If the status change were to be approved, the Boligkreditts would gain access to central bank liquidity, which is something they currently do not have.

Moody’s has already commented on the proposal, saying that this additional option for generating liquidity would “increase the likelihood of timely payment for covered bond holders”.

We do not see how this change could be enough to improve Norwegian Timely Payment Indicators even further as most already have TPIs of “high”. The exception to this is DNB with a TPI of “probable”, so it could be of help here.

Irrespective of TPI considerations, it would be a clear positive for Norwegian covered bond structures, however, as it would reduce liquidity risk.

Plan to raise risk weights for mortgages to as high as 35%

One of the concerns that the FSA highlighted in October was that overreliance on covered bonds at very attractive funding levels was leading to an over-concentration of Norwegian banks’ assets in mortgage lending, which in turn has been further fuelling the housing markets.

Limiting covered bond issuance was one way they discussed dealing with this concern. Even back in October, however, they stated that introducing hard covered bond issuance limits would have to be done in a way that did not undermine the established market.

Looking at the more recent comments from the Ministry of Finance, it seems to be beginning to take a slightly different approach to reach the same goal now. The Norwegians have started to discuss introducing risk weight floors for mortgage loans, which could go as high as 35%. In this respect Norway is following in the footsteps of Sweden, which recently introduced a floor of 15%. Norwegian banks typically use mortgage loan risk weights of around 10%-15% these days (according to Reuters, DNB used a risk weight of 12.8% at the end of 2011), so introducing 35% would mean that banks would need significantly more capital to back mortgage loans.

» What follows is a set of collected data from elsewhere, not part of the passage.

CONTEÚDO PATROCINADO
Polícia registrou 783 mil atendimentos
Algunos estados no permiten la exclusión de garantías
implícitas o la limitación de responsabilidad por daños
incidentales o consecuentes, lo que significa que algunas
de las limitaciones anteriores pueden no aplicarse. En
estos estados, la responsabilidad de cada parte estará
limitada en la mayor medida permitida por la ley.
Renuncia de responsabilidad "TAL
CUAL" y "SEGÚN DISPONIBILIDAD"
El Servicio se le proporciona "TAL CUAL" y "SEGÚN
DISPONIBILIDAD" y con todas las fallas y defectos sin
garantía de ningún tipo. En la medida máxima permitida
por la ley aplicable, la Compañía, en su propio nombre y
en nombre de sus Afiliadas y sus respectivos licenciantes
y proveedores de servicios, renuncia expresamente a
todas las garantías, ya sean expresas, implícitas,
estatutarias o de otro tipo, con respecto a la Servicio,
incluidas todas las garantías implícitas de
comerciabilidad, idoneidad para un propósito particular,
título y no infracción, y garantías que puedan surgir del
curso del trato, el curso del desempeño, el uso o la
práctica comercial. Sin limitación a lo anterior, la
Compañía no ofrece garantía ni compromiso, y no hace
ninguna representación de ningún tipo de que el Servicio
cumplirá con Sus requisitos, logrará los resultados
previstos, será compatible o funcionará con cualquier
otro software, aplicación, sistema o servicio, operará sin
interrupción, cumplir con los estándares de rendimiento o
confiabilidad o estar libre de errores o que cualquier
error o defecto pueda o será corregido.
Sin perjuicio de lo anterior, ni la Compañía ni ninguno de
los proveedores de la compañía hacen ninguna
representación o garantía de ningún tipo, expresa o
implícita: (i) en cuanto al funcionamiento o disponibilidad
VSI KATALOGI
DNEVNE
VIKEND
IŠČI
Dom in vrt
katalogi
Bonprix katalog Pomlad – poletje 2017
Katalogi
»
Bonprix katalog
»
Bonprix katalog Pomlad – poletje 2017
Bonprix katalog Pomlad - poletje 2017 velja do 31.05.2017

While this approach also tries to cool down the housing market and to channel lending activities away from mortgage lending into other markets such as SME lending, it does not affect funding plans for Norwegian issuers in the short run. It is a capital issue.

Bottom line for now?

Should the plans to turn Norwegian covered bond issuers into banks become reality this would reduce liquidity risk in Norwegian covered bond structures and improve the quality of Norwegian covered bonds. We doubt that it could push spreads even tighter from their current tight levels, however, should it be implemented.

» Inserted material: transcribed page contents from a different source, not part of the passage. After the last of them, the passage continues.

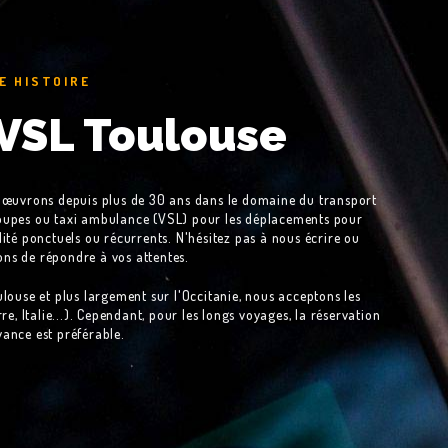
E HISTOIRE
 VSL Toulouse
s œuvrons depuis plus de 30 ans dans le domaine du transport
groupes ou taxi ambulance (VSL) pour les déplacements pour
té ponctuels ou récurrents. N'hésitez pas à nous écrire ou
ns de répondre à vos attentes.
louse et plus largement sur l'Occitanie, nous acceptons les
, Italie...). Cependant, pour les longs voyages, la réservation
vance est préférable.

At the same time, the fact that Norway seems to be turning its focus away from issuance limits and funding strategies to slow down its mortgage and housing markets towards increasing risk weights and hence capital could pose a slight risk for spreads.

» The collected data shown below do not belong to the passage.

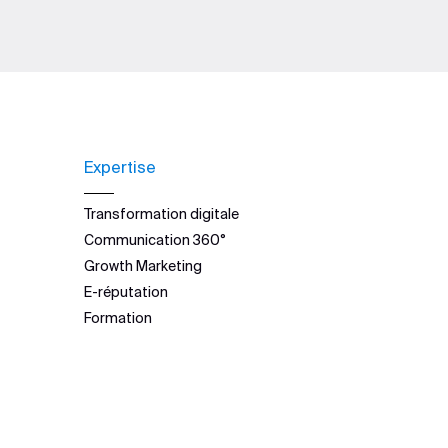
Expertise
Transformation digitale
Communication 360°
Growth Marketing
E-réputation
Formation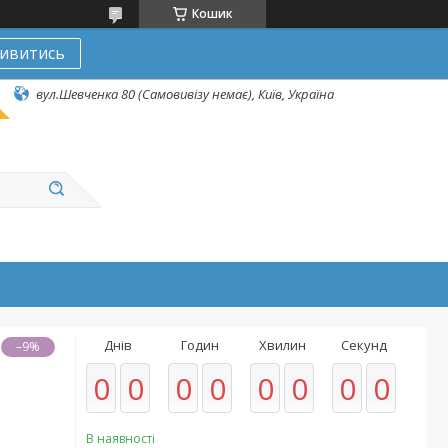
Кошик
ивитись
вул.Шевченка 80 (Самовивізу немає), Київ, Україна
Днів
Годин
Хвилин
Секунд
–9%
0
0
0
0
0
0
0
0
В наявності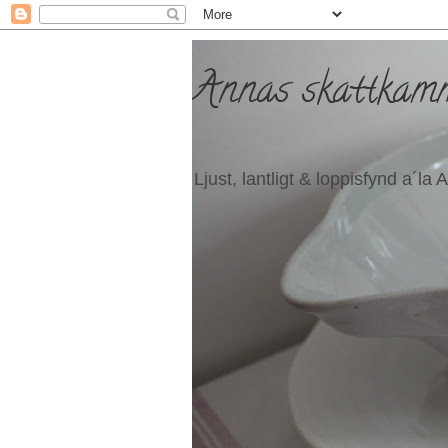
Annas skattkam
Ljust, lantligt & loppisfynd a´la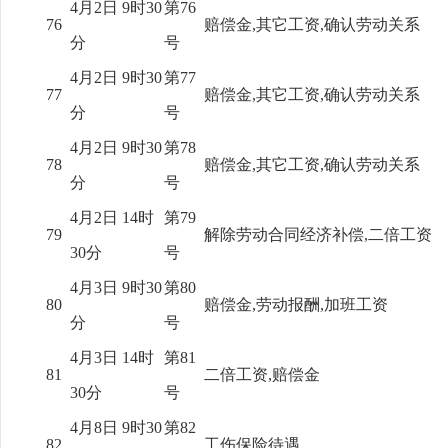
4月2日 9时30
第76
76
赔偿金,其它工资,确认劳动关系
分
号
4月2日 9时30
第77
77
赔偿金,其它工资,确认劳动关系
分
号
4月2日 9时30
第78
78
赔偿金,其它工资,确认劳动关系
分
号
4月2日 14时
第79
79
解除劳动合同经济补偿,二倍工资
30分
号
4月3日 9时30
第80
80
赔偿金,劳动报酬,加班工资
分
号
4月3日 14时
第81
81
二倍工资,赔偿金
30分
号
4月8日 9时30
第82
82
工伤保险待遇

We wrote in our covered bond issuance outlook for 2013 that the main risk for spreads in core sectors does not lie in, for example, deteriorating fundamentals in housing markets. The market is too squeezed at this point and will continue to be squeezed for this to become a significant factor (even though it should be, in an ideal world).

The main risk factor is covered bond issuance well exceeding issuance expectations by the market. And, while Norway was by far the most active Nordic country last year, many market participants expect significantly less activity in 2013 and a bigger focus on senior unsecured deals. Taking into account the latest comments from the Norwegian authorities, in 2013 issuers could focus to a greater extent on covered bonds for their wholesale funding than is commonly expected by many at the moment.